To use Horovod with PyTorch, make the following modifications to your training script:
- Run
hvd.init()
.
Pin each GPU to a single process.
With the typical setup of one GPU per process, set this to local rank. The first process on the server will be allocated the first GPU, the second process will be allocated the second GPU, and so forth.
if torch.cuda.is_available(): torch.cuda.set_device(hvd.local_rank())
Scale the learning rate by the number of workers.
Effective batch size in synchronous distributed training is scaled by the number of workers. An increase in learning rate compensates for the increased batch size.
Wrap the optimizer in
hvd.DistributedOptimizer
.The distributed optimizer delegates gradient computation to the original optimizer, averages gradients using allreduce or allgather, and then applies those averaged gradients.
Broadcast the initial variable states from rank 0 to all other processes:
hvd.broadcast_parameters(model.state_dict(), root_rank=0) hvd.broadcast_optimizer_state(optimizer, root_rank=0)
This is necessary to ensure consistent initialization of all workers when training is started with random weights or restored from a checkpoint.
Modify your code to save checkpoints only on worker 0 to prevent other workers from corrupting them.
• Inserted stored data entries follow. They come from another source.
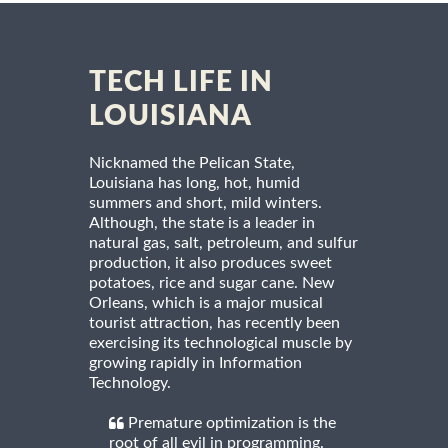
TECH LIFE IN
LOUISIANA
Nicknamed the Pelican State,
Louisiana has long, hot, humid
summers and short, mild winters.
Although, the state is a leader in
natural gas, salt, petroleum, and sulfur
production, it also produces sweet
potatoes, rice and sugar cane. New
Orleans, which is a major musical
tourist attraction, has recently been
exercising its technological muscle by
growing rapidly in Information
Technology.
Premature optimization is the
root of all evil in programming.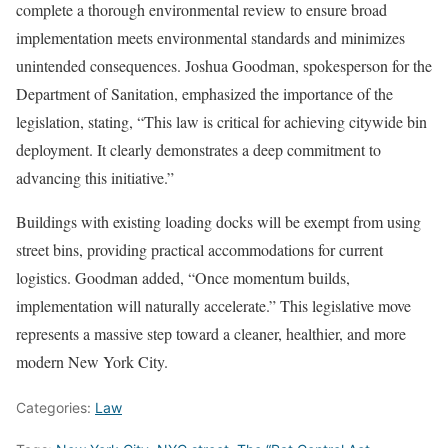
complete a thorough environmental review to ensure broad
implementation meets environmental standards and minimizes
unintended consequences. Joshua Goodman, spokesperson for the
Department of Sanitation, emphasized the importance of the
legislation, stating, “This law is critical for achieving citywide bin
deployment. It clearly demonstrates a deep commitment to
advancing this initiative.”
Buildings with existing loading docks will be exempt from using
street bins, providing practical accommodations for current
logistics. Goodman added, “Once momentum builds,
implementation will naturally accelerate.” This legislative move
represents a massive step toward a cleaner, healthier, and more
modern New York City.
Categories:
Law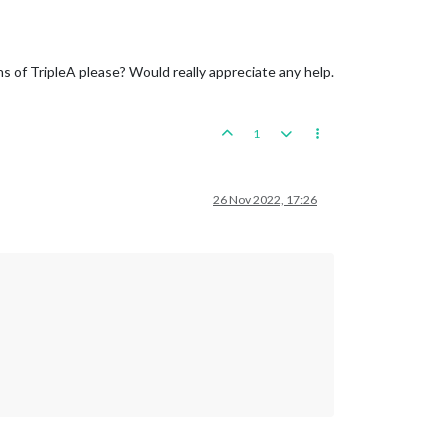
s of TripleA please? Would really appreciate any help.
1
26 Nov 2022, 17:26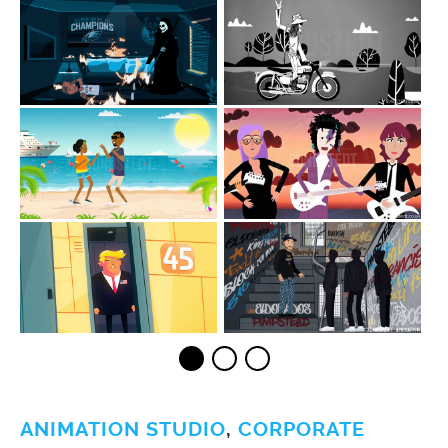
ANIMATION STUDIO
,
CORPORATE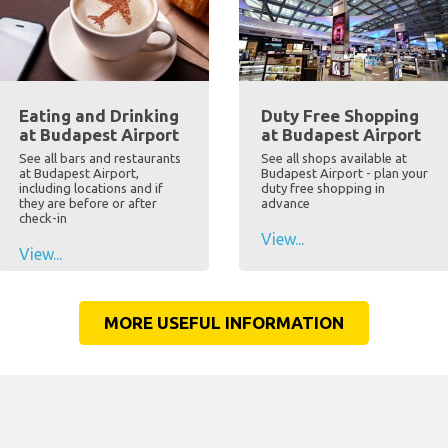
Eating and Drinking
Duty Free Shopping
at Budapest Airport
at Budapest Airport
See all bars and restaurants
See all shops available at
at Budapest Airport,
Budapest Airport - plan your
including locations and if
duty free shopping in
they are before or after
advance
check-in
View...
View...
MORE USEFUL INFORMATION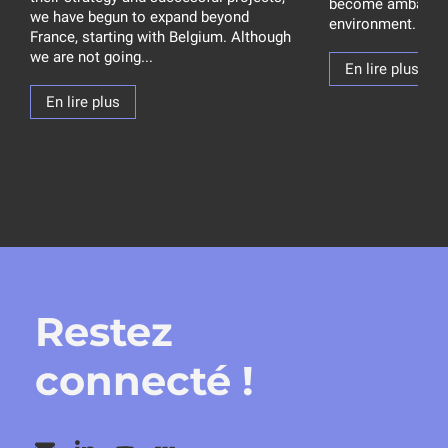
become ambassad
we have begun to expand beyond
environment. How 
France, starting with Belgium. Although
we are not going...
En lire plus
En lire plus
Restez
connecté !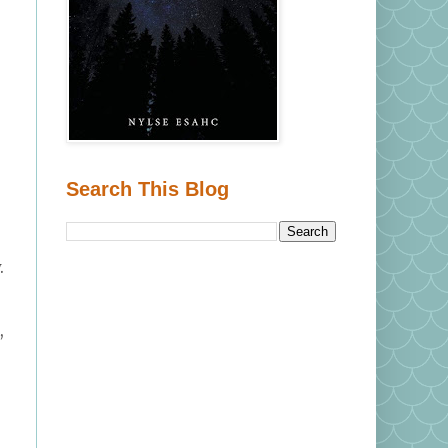
Search This Blog
.
,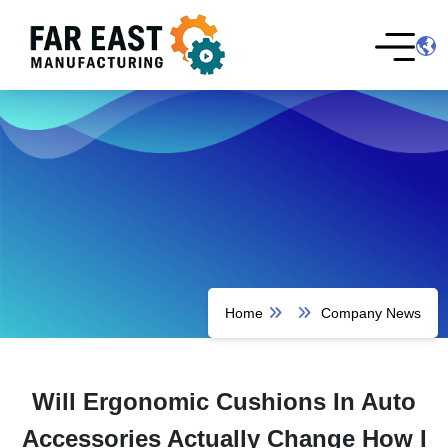
Home
Company News
Will Ergonomic Cushions In Auto
Accessories Actually Change How I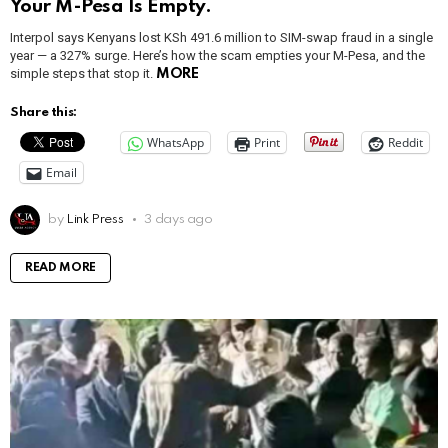
Your M-Pesa Is Empty.
Interpol says Kenyans lost KSh 491.6 million to SIM-swap fraud in a single
year — a 327% surge. Here’s how the scam empties your M-Pesa, and the
simple steps that stop it.
MORE
Share this:
WhatsApp
Print
Reddit
Email
by
Link Press
3 days ago
READ MORE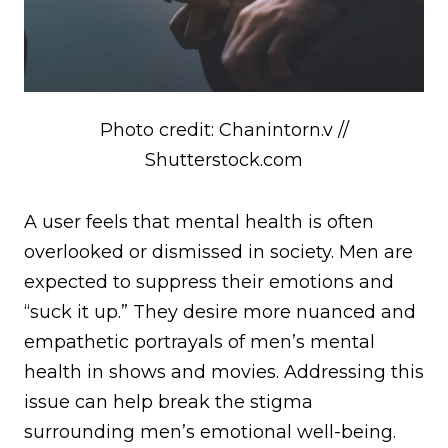
Photo credit: Chanintorn.v //
Shutterstock.com
A user feels that mental health is often
overlooked or dismissed in society. Men are
expected to suppress their emotions and
“suck it up.” They desire more nuanced and
empathetic portrayals of men’s mental
health in shows and movies. Addressing this
issue can help break the stigma
surrounding men’s emotional well-being.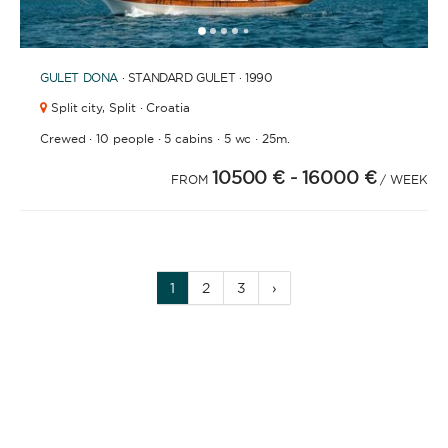
1
2
3
4
6
7
8
9
10
11
12
13
14
15
16
17
18
19
20
21
5
GULET
DONA
· STANDARD GULET · 1990
Split city,
Split · Croatia
·
·
·
·
Crewed
10 people
5 cabins
5 wc
25m.
10500 €
- 16000 €
FROM
/ WEEK
1
2
3
›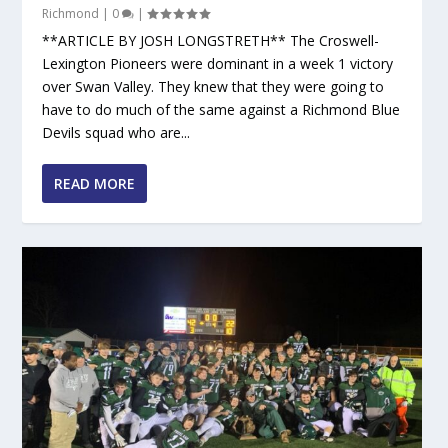
Richmond
|
0
|
**ARTICLE BY JOSH LONGSTRETH** The Croswell-
Lexington Pioneers were dominant in a week 1 victory
over Swan Valley. They knew that they were going to
have to do much of the same against a Richmond Blue
Devils squad who are...
READ MORE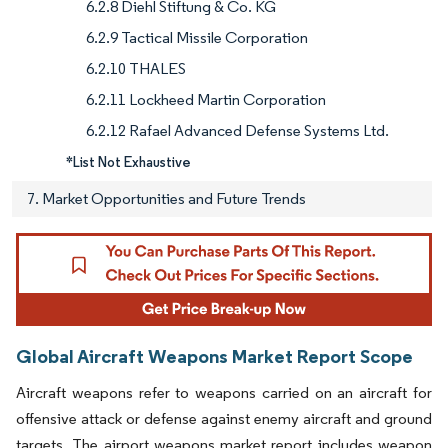
6.2.8 Diehl Stiftung & Co. KG
6.2.9 Tactical Missile Corporation
6.2.10 THALES
6.2.11 Lockheed Martin Corporation
6.2.12 Rafael Advanced Defense Systems Ltd.
*List Not Exhaustive
7. Market Opportunities and Future Trends
Global Aircraft Weapons Market Report Scope
Aircraft weapons refer to weapons carried on an aircraft for
offensive attack or defense against enemy aircraft and ground
targets. The airport weapons market report includes weapon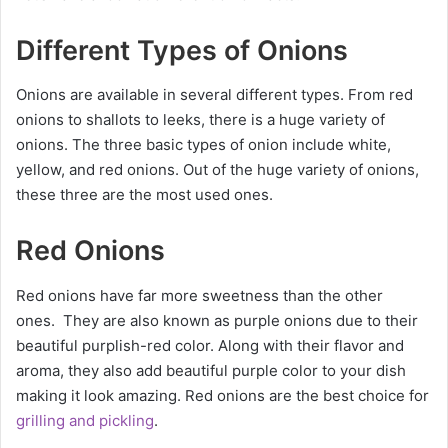
Different Types of Onions
Onions are available in several different types. From red
onions to shallots to leeks, there is a huge variety of
onions. The three basic types of onion include white,
yellow, and red onions. Out of the huge variety of onions,
these three are the most used ones.
Red Onions
Red onions have far more sweetness than the other
ones. They are also known as purple onions due to their
beautiful purplish-red color. Along with their flavor and
aroma, they also add beautiful purple color to your dish
making it look amazing. Red onions are the best choice for
grilling and pickling
.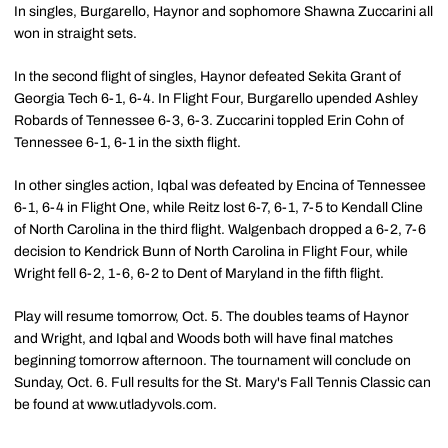
In singles, Burgarello, Haynor and sophomore Shawna Zuccarini all
won in straight sets.
In the second flight of singles, Haynor defeated Sekita Grant of
Georgia Tech 6-1, 6-4. In Flight Four, Burgarello upended Ashley
Robards of Tennessee 6-3, 6-3. Zuccarini toppled Erin Cohn of
Tennessee 6-1, 6-1 in the sixth flight.
In other singles action, Iqbal was defeated by Encina of Tennessee
6-1, 6-4 in Flight One, while Reitz lost 6-7, 6-1, 7-5 to Kendall Cline
of North Carolina in the third flight. Walgenbach dropped a 6-2, 7-6
decision to Kendrick Bunn of North Carolina in Flight Four, while
Wright fell 6-2, 1-6, 6-2 to Dent of Maryland in the fifth flight.
Play will resume tomorrow, Oct. 5. The doubles teams of Haynor
and Wright, and Iqbal and Woods both will have final matches
beginning tomorrow afternoon. The tournament will conclude on
Sunday, Oct. 6. Full results for the St. Mary's Fall Tennis Classic can
be found at www.utladyvols.com.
Accomplish this by guarding model checkpointing code with
hvd.rank() != 0
.
Example (also see a full training example):
import torch
import horovod.torch as hvd
# Initialize Horovod
hvd.init()
# Pin GPU to be used to process local rank (one GPU per process)
torch.cuda.set_device(hvd.local_rank())
# Define dataset...
train_dataset = ...
# Partition dataset among workers using DistributedSampler
train_sampler = torch.utils.data.distributed.DistributedSampler(
train_dataset, num_replicas=hvd.size(), rank=hvd.rank())
train_loader = torch.utils.data.DataLoader(train_dataset, batch_size=..., sampler=train_sampler)
# Build model...
model = ...
model.cuda()
optimizer = optim.SGD(model.parameters())
# Add Horovod Distributed Optimizer
optimizer = hvd.DistributedOptimizer(optimizer, named_parameters=model.named_parameters())
# Broadcast parameters from rank 0 to all other processes.
hvd.broadcast_parameters(model.state_dict(), root_rank=0)
for epoch in range(100):
for batch_idx, (data, target) in enumerate(train_loader):
optimizer.zero_grad()
output = model(data)
loss = F.nll_loss(output, target)
loss.backward()
optimizer.step()
if batch_idx % args.log_interval == 0:
print('Train Epoch: {} [{}/{}]\tLoss: {}'.format(
epoch, batch_idx * len(data), len(train_sampler), loss.item()))
Note
PyTorch GPU support requires NCCL 2.2 or later. It also works with NCCL 2.1.15 if you are not using RoCE or InfiniBand.
Horovod is supported as a distributed backend in PyTorch Lightning from v0.7.4 and above.
With PyTorch Lightning, distributed training using Horovod requires only a single line code change to your existing training script:
# train Horovod on GPU (number of GPUs / machines provided on command-line)
trainer = pl.Trainer(distributed_backend='horovod', gpus=1)
# train Horovod on CPU (number of processes / machines provided on command-line)
trainer = pl.Trainer(distributed_backend='horovod')
Start the training job and specify the number of workers on the command line as you normally would when using Horovod:
# run training with 4 GPUs on a single machine
$ horovodrun -np 4 python train.py
# run training with 8 GPUs on two machines (4 GPUs each)
$ horovodrun -np 8 -H hostname1:4,hostname2:4 python train.py
See the PyTorch Lightning docs for more details.